Auteurs cités : Jean-François BORDRON, Edmund HUSSERL, Emmanuel KANT, Charles Sanders PEIRCE, Eleanor Rosch.

Texte intégral

L’ouvrage de Jean-François Bordron qui vient de paraître, L’iconicité et ses images, études sémiotiques représente une somme importante dans la constitution d’une sémiotique des images ; ensemble de textes rassemblés, publiés ou inédits, cet ouvrage caractérise au départ différents points de vue sur la question, soit par le biais d’une architecture (« La villa Falbala » de Dubuffet, « Sens et signification » à propos de la Tour aux figures du même auteur, le premier en ouverture et le second en clôture), soit par celui d’une peinture (« Paysage et lumière » à propos d’un Rothko ou encore « Distance et phobie » à propos d’un Poussin) ; soit par celui d’un dispositif de médiation qui est à l’origine de notre univers optique (« Descartes et Brunelleschi. La pensée au miroir ») ; enfin, d’une description littéraire (« La robe de Madame Swann »).

Mais peut-on parler d’un même « objet » iconique dans cette variété de points de vue ou plutôt d’un « quasi-objet » qui les traverse ? Ce qui frappe à la lecture, c’est le lien étroit établi entre sémiotique et philosophie (lien non pas intermittent mais prégnant), le dialogue établi entre elles à propos des notions de base (acte, substance, expression, etc.) ; alors que la sémiotique apporte sa méthode de travail, son pouvoir descriptif, la philosophie de son côté (dont plusieurs traits l’apparentent à une logique) apporte son questionnement ontologique, sa faculté à dissocier les différents niveaux d’articulation faisant de ce quasi-objet une pluralité sous l’unité apparente. La phénoménologie de Husserl est bien sûr le pivot de ces différentes articulations constitutives d’une genèse du sens, sans oublier le fait que d’autres auteurs (Kant, Bergson, Merleau-Ponty) représentent d’autres points d’appui de la démarche.

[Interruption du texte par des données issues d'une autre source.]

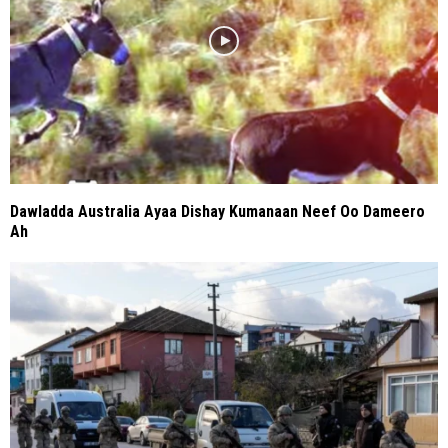
Dawladda Australia Ayaa Dishay Kumanaan Neef Oo Dameero
Ah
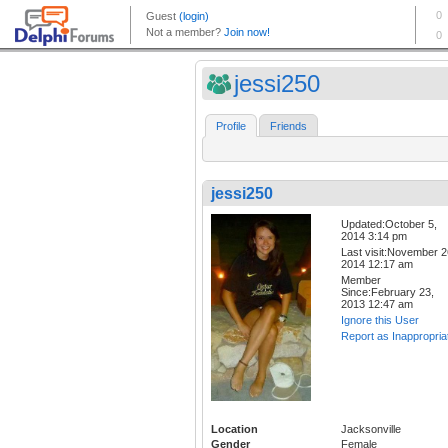
jessi250
Profile
Friends
jessi250
Updated:October 5,
2014 3:14 pm
Last visit:November 2
2014 12:17 am
Member
Since:February 23,
2013 12:47 am
Ignore this User
Report as Inappropria
Location
Jacksonville
Gender
Female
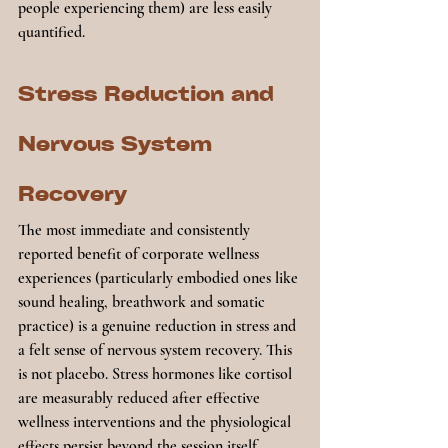
people experiencing them) are less easily 
quantified.
Stress Reduction and 
Nervous System 
Recovery
The most immediate and consistently 
reported benefit of corporate wellness 
experiences (particularly embodied ones like 
sound healing, breathwork and somatic 
practice) is a genuine reduction in stress and 
a felt sense of nervous system recovery. This 
is not placebo. Stress hormones like cortisol 
are measurably reduced after effective 
wellness interventions and the physiological 
effects persist beyond the session itself.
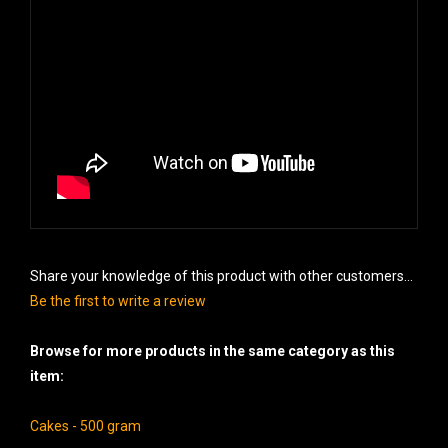
Share your knowledge of this product with other customers...
Be the first to write a review
Browse for more products in the same category as this
item:
Cakes - 500 gram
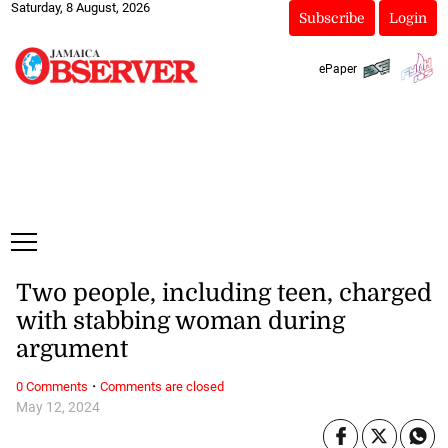
Saturday, 8 August, 2026
Subscribe
Login
ePaper
Two people, including teen, charged
with stabbing woman during
argument
·
0 Comments
Comments are closed
May 12, 2024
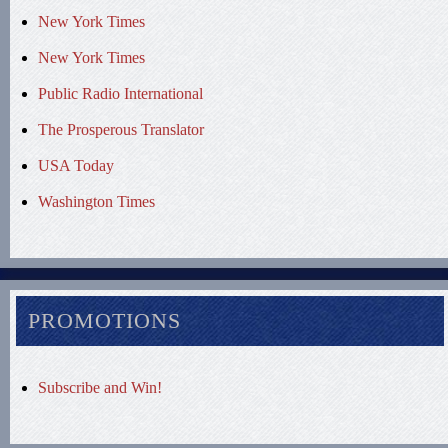
New York Times
New York Times
Public Radio International
The Prosperous Translator
USA Today
Washington Times
PROMOTIONS
Subscribe and Win!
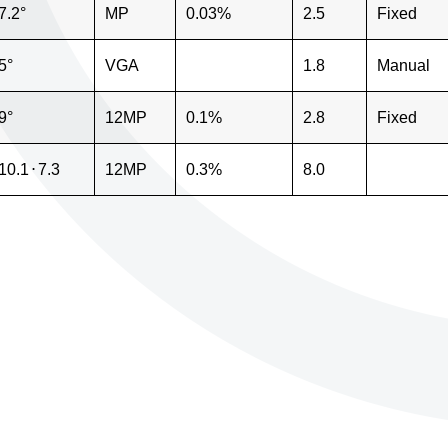
7.2°
MP
0.03%
2.5
Fixed
5°
VGA
1.8
Manual
9°
12MP
0.1%
2.8
Fixed
10.1
⋅
7.3
12MP
0.3%
8.0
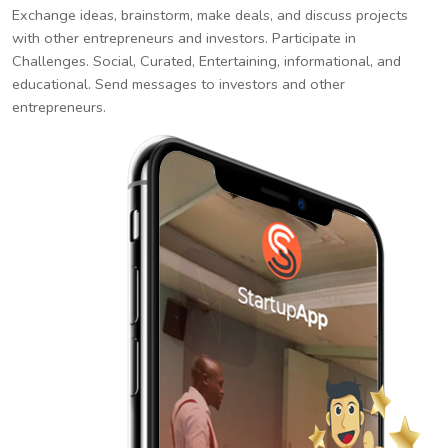
Exchange ideas, brainstorm, make deals, and discuss projects
with other entrepreneurs and investors. Participate in
Challenges. Social, Curated, Entertaining, informational, and
educational. Send messages to investors and other
entrepreneurs.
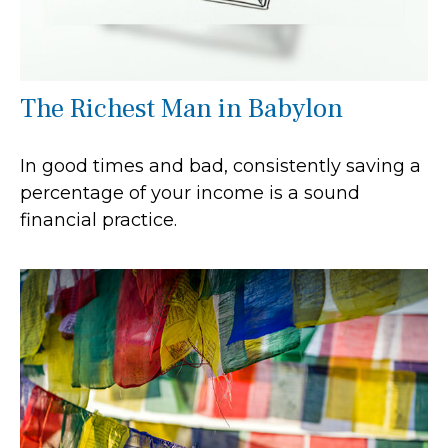
The Richest Man in Babylon
In good times and bad, consistently saving a
percentage of your income is a sound
financial practice.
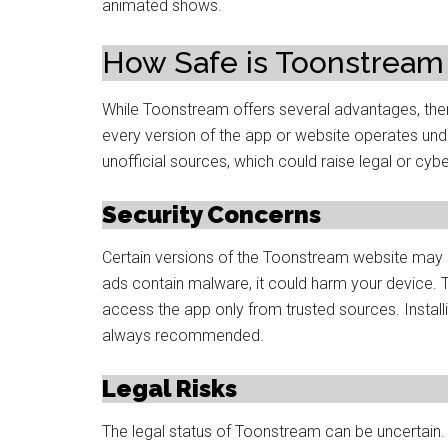
animated shows.
How Safe is Toonstream
While Toonstream offers several advantages, ther
every version of the app or website operates und
unofficial sources, which could raise legal or cyb
Security Concerns
Certain versions of the Toonstream website may s
ads contain malware, it could harm your device. T
access the app only from trusted sources. Install
always recommended.
Legal Risks
The legal status of Toonstream can be uncertain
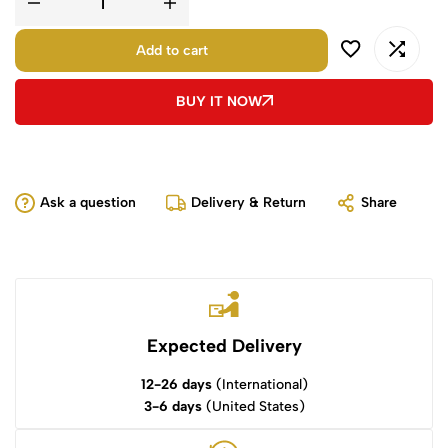
Add to cart
BUY IT NOW
Ask a question
Delivery & Return
Share
Expected Delivery
12-26 days
(International)
3-6 days
(United States)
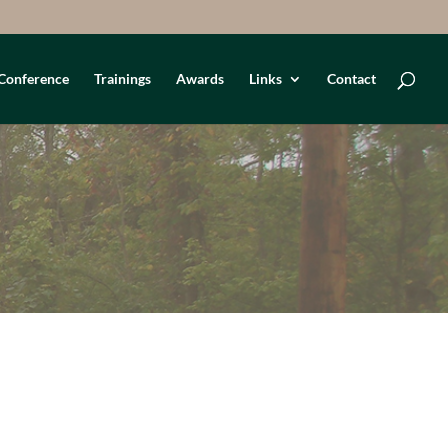
Conference
Trainings
Awards
Links
Contact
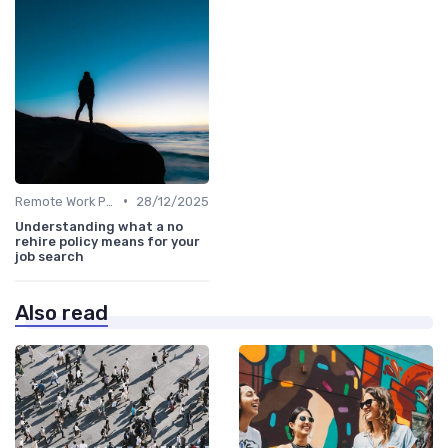
•
Remote Work Policies
28/12/2025
Understanding what a no
rehire policy means for your
job search
Also read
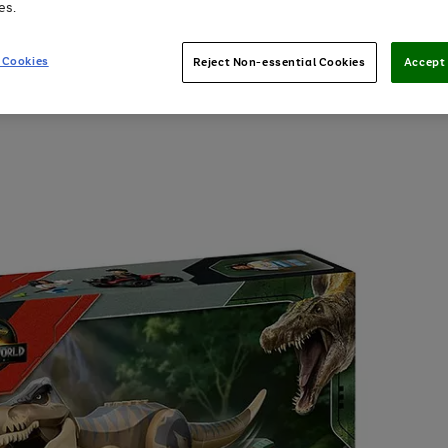
es.
 Cookies
Reject Non-essential Cookies
Accept 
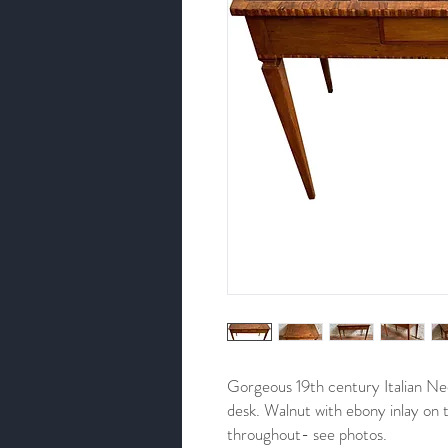
Gorgeous 19th century Italian Neoc
desk. Walnut with ebony inlay on 
throughout- see photos.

Ces questions philosophiques courent tout au long du texte dans son ensemble ; chaque article (par exemple, de « L’espace inséparé » à propos de la direction de signification, p. 58 sq, à « Sens et signification », p. 191 sq) correspond à un certain aspect du problème repris sous un autre angle ou débouche sur une généralisation préparée par les textes antérieurs. Ces différents articles ne se succèdent donc pas chronologiquement mais constituent un tissage sous-jacent.

Note de bas de page 1 :

 On regrette que dans cette anthologie de textes n’apparaît pas celui portant sur les « objets en partie » portant sur la troisième des Recherches logiques de Husserl (paru dans Langages n° 103, septembre 1991) ; bien que ce texte soit bien antérieur à ceux repris ici, il n’en conserve pas moins une grande qualité d’exposition des rapports entre une approche sémiotique et une approche méréologique (la logique de Lesnievsky), permettant de comprendre les références qu’en donne l’auteur quant à la notion de composition.

Un leitmotiv revient sans cesse : la question de l’expression, comme plan (dans une analyse), comme dispositif (liant des points de vue et des modes de présentation), comme figure (modes d’organisation d’une substance, émergents, projetés). La lecture sémiotique part de l’expression stratifiée en couches vers le contenu alors que bien souvent c’est le mouvement inverse (d’imprégnation des formes par un sens déjà-là) qui a prévalu. Cette stratification en niveaux d’analyse, qu’il faudrait appeler « filtres », est bien sûr une hypothèse permettant de désintriquer la nature complexe du rapport global entre plan de l’expression et plan du contenu, permettant de « libérer » une genèse du sens par assomption vers des « formes » apparentes. L’auteur reconnaît toutefois que les passages des uns aux autres ne s’effectuent pas graduellement mais par conversion globale de nature interactive, cette logique assomptive comportant des proactions et des rétroactions, d’un niveau sur le précédent, qui complexifient le processus de sédimentation. Le but de cette analyse, bien représenté par le tableau de la page 191, est la constitution d’une économie des formes à partir de ses ingrédients où aux différentes strates postulées correspondent analogiquement dans un langage percien les notions de matière comme indice, de substance comme icône (décomposé en une source, une sélection des traits de discernement, une organisation à la manière d’une composition méréologique1) ; enfin, d’une forme résultante en tant que terme du processus d’accomplissement comme symbole.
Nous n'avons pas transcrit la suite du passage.